■ Your instructions
In the material below, find the line that contains "CALLIGRAPHIE (1297, 242)" and the line that contains "Waldorfstroom (469, 1671)", then write out exactly those two lines and everything between them.

'''

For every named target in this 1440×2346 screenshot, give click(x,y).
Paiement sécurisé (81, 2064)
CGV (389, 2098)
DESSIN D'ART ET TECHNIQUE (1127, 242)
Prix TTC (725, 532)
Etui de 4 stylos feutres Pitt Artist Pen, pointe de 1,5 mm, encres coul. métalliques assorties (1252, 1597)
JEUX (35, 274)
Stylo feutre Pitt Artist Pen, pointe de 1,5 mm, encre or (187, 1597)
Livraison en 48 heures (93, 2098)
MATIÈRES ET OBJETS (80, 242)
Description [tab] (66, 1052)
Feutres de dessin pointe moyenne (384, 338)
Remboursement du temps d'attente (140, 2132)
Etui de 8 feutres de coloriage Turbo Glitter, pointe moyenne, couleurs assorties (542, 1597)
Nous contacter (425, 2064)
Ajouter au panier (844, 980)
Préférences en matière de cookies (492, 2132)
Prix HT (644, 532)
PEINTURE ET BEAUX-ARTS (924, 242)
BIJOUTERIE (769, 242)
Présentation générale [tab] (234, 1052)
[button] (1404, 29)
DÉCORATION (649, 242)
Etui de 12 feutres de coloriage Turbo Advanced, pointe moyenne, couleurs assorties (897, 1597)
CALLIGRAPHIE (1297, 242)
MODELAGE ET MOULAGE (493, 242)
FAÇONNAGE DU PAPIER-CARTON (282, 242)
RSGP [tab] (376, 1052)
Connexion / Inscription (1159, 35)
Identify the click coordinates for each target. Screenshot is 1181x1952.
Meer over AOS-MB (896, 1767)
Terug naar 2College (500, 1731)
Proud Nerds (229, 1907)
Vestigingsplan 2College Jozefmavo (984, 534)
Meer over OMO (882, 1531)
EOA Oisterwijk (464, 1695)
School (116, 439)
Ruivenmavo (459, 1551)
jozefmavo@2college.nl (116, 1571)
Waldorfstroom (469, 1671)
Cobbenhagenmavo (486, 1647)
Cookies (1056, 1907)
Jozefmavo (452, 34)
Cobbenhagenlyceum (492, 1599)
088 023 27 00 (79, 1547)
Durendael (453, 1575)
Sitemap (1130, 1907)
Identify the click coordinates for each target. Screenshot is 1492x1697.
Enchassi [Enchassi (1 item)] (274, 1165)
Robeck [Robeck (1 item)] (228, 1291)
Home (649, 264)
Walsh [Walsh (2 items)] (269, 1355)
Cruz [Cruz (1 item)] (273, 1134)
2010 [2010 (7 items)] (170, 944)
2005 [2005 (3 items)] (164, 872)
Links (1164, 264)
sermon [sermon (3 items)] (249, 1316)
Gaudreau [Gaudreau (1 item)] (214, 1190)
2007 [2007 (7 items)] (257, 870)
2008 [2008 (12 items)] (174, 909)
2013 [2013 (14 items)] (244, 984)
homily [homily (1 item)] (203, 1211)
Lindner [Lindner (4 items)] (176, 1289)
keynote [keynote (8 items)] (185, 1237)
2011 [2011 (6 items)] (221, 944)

'''

■ Answer to this problem
CALLIGRAPHIE (1297, 242)
MODELAGE ET MOULAGE (493, 242)
FAÇONNAGE DU PAPIER-CARTON (282, 242)
RSGP [tab] (376, 1052)
Connexion / Inscription (1159, 35)
Identify the click coordinates for each target. Screenshot is 1181x1952.
Meer over AOS-MB (896, 1767)
Terug naar 2College (500, 1731)
Proud Nerds (229, 1907)
Vestigingsplan 2College Jozefmavo (984, 534)
Meer over OMO (882, 1531)
EOA Oisterwijk (464, 1695)
School (116, 439)
Ruivenmavo (459, 1551)
jozefmavo@2college.nl (116, 1571)
Waldorfstroom (469, 1671)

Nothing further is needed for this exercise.